Mais Wang se tenait à une trop grande distance pour entendre ces mots, qui auraient dû l'arrêter. Il franchit ainsi le quai, le long du canal, et atteignit l'entrée du faubourg de l'Ouest.
Les trois poursuivants volaient sur ses pas, mais ne gagnaient rien. Au contraire, le fugitif menaçait plutôt de les distancer.
Une demi-douzaine de Chinois s'étaient joints à Kin-Fo, sans compter deux ou trois couples de tipaos, prenant pour quelque malfaiteur un homme qui détalait si bien.
Curieux spectacle que celui de ce groupe haletant, criant, hurlant, s'accroissant en route de nombreux volontaires!
Autour du chanteur, on avait parfaitement entendu Kin-Fo prononcer ce nom de Wang. Heureusement, le philosophe n'avait pas riposté par celui de son élève, car toute la ville se fût lancée sur les pas d'un homme si célèbre. Mais le nom de Wang, subitement révélé, avait suffi. Wang! c'était cet énigmatique personnage, dont la découverte valait une énorme récompense! On le savait. De telle sorte que, si Kin-Fo courait après les huit cent mille dollars de sa fortune, Craig-Fry, après les deux cent mille de l'assurance, les autres couraient après les deux mille de la prime promise, et, l'on en conviendra, c'était là de quoi donner des jambes à tout ce monde.
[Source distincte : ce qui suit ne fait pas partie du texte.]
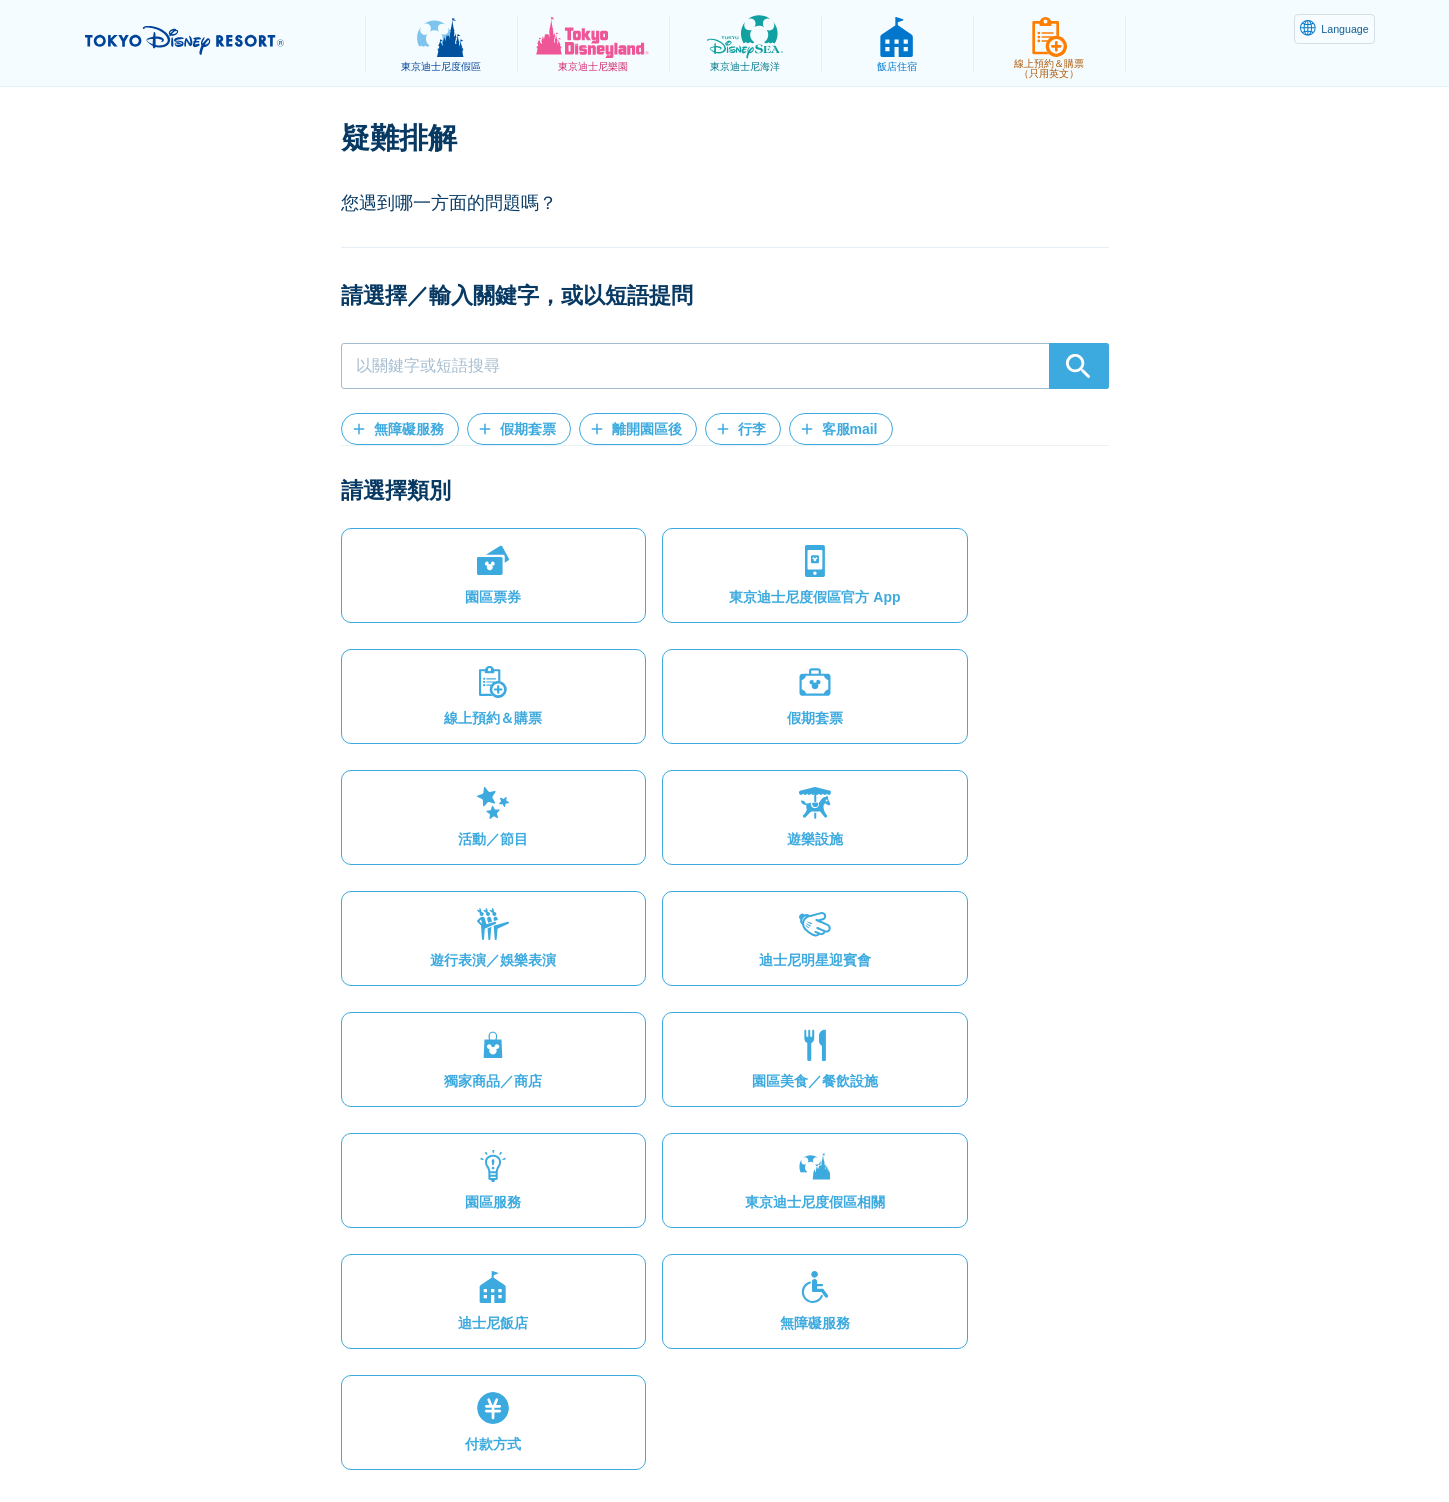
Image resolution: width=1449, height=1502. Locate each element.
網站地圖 (283, 1438)
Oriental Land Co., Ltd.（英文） (878, 1438)
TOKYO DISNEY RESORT (213, 41)
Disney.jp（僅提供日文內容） (1102, 1438)
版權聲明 (717, 1438)
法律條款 (479, 1438)
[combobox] (725, 366)
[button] (400, 429)
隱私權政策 (381, 1438)
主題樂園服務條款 (598, 1438)
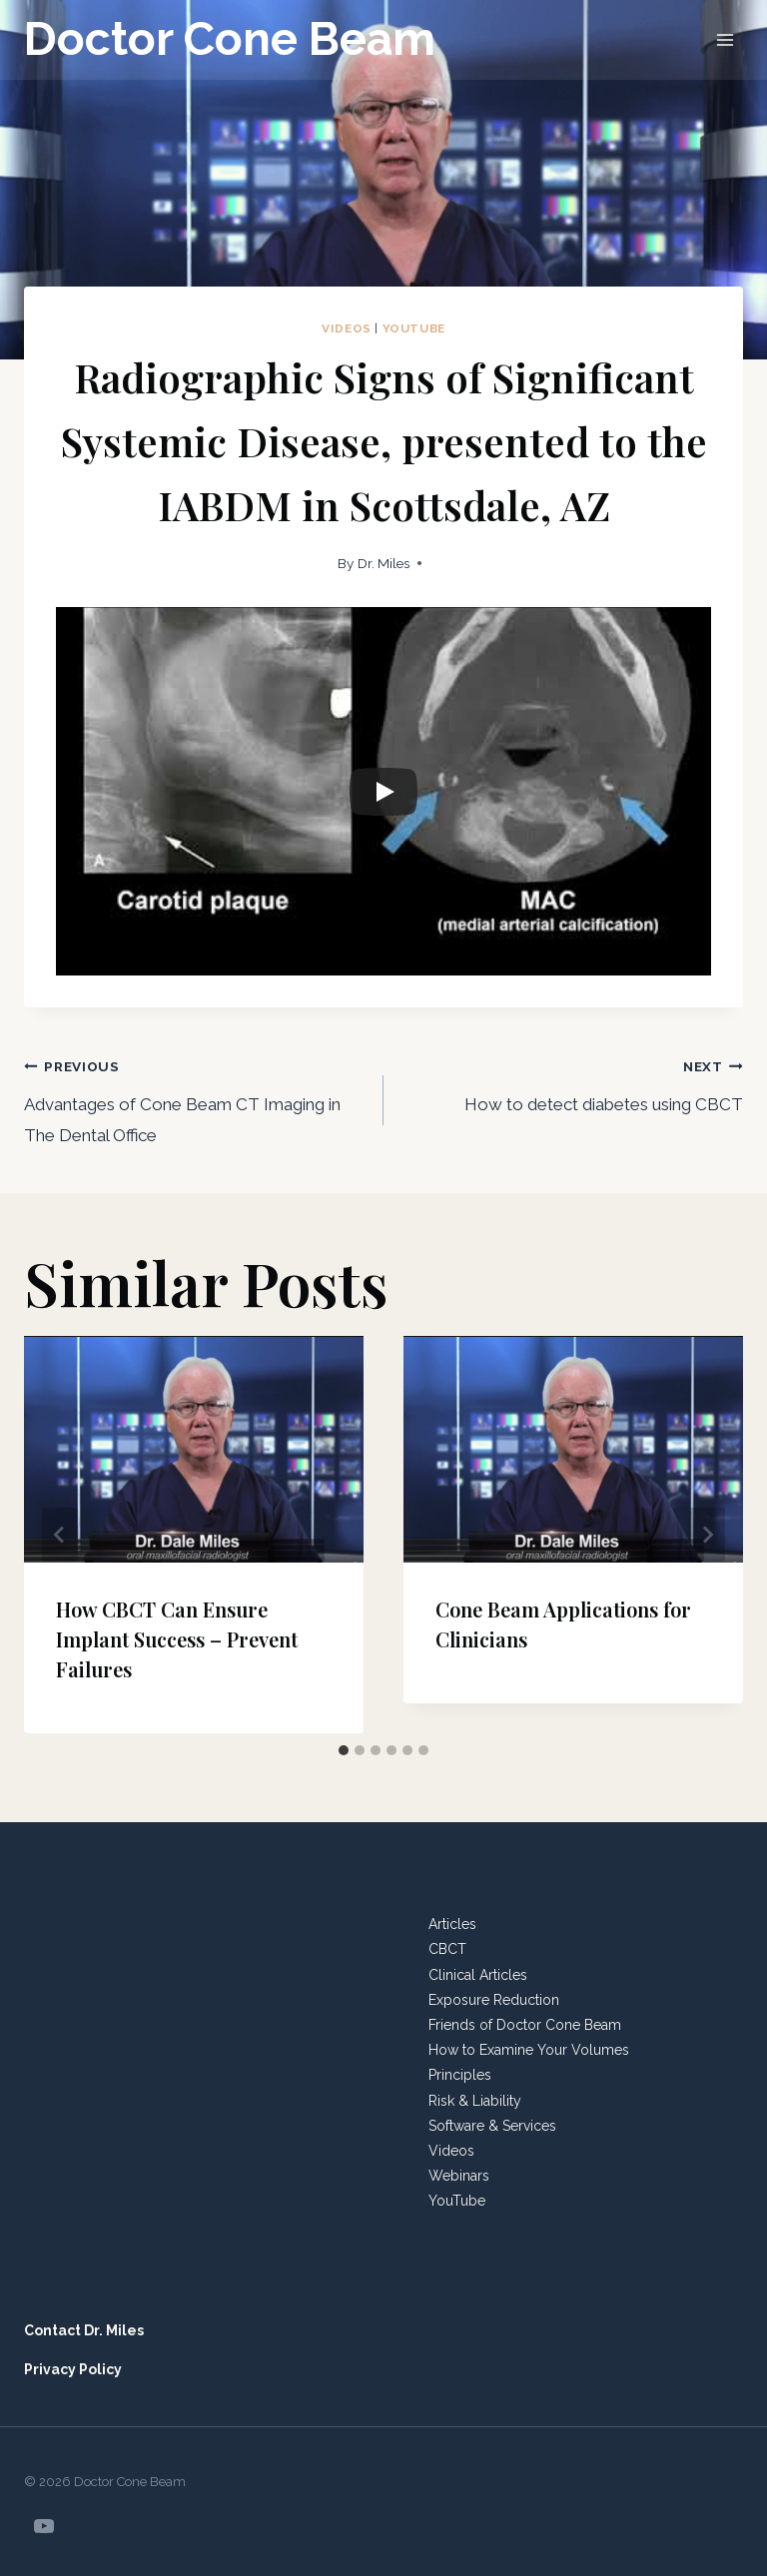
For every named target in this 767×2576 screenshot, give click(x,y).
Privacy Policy (73, 2369)
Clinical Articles (477, 1975)
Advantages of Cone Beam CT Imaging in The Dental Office (195, 1097)
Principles (459, 2075)
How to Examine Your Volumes (528, 2050)
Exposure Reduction (493, 2000)
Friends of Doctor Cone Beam (524, 2025)
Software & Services (492, 2126)
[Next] (707, 1535)
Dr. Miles (383, 563)
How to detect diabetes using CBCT (571, 1082)
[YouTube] (44, 2526)
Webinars (458, 2176)
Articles (452, 1924)
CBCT (447, 1949)
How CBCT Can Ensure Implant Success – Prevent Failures (177, 1639)
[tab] (344, 1750)
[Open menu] (724, 39)
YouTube (414, 328)
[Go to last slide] (60, 1535)
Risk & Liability (474, 2101)
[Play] (383, 792)
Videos (347, 328)
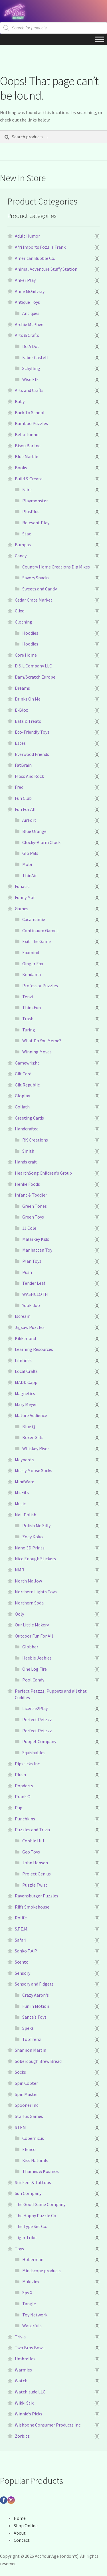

«Wang! Wang! Je suis plus riche que jamais! disait toujours Kin-
Fo, autant que le lui permettait la rapidité de sa course.
— Pas ruiné! pas ruiné! répétaient Fry-Craig.
— Arrêtez! arrêtez!» criait le gros des poursuivants, qui faisait la boule de neige en route.
Wang n'entendait rien. Les coudes collés à la poitrine, il ne voulait ni s'épuiser à répondre, ni rien perdre de sa vitesse pour le plaisir de tourner la tête.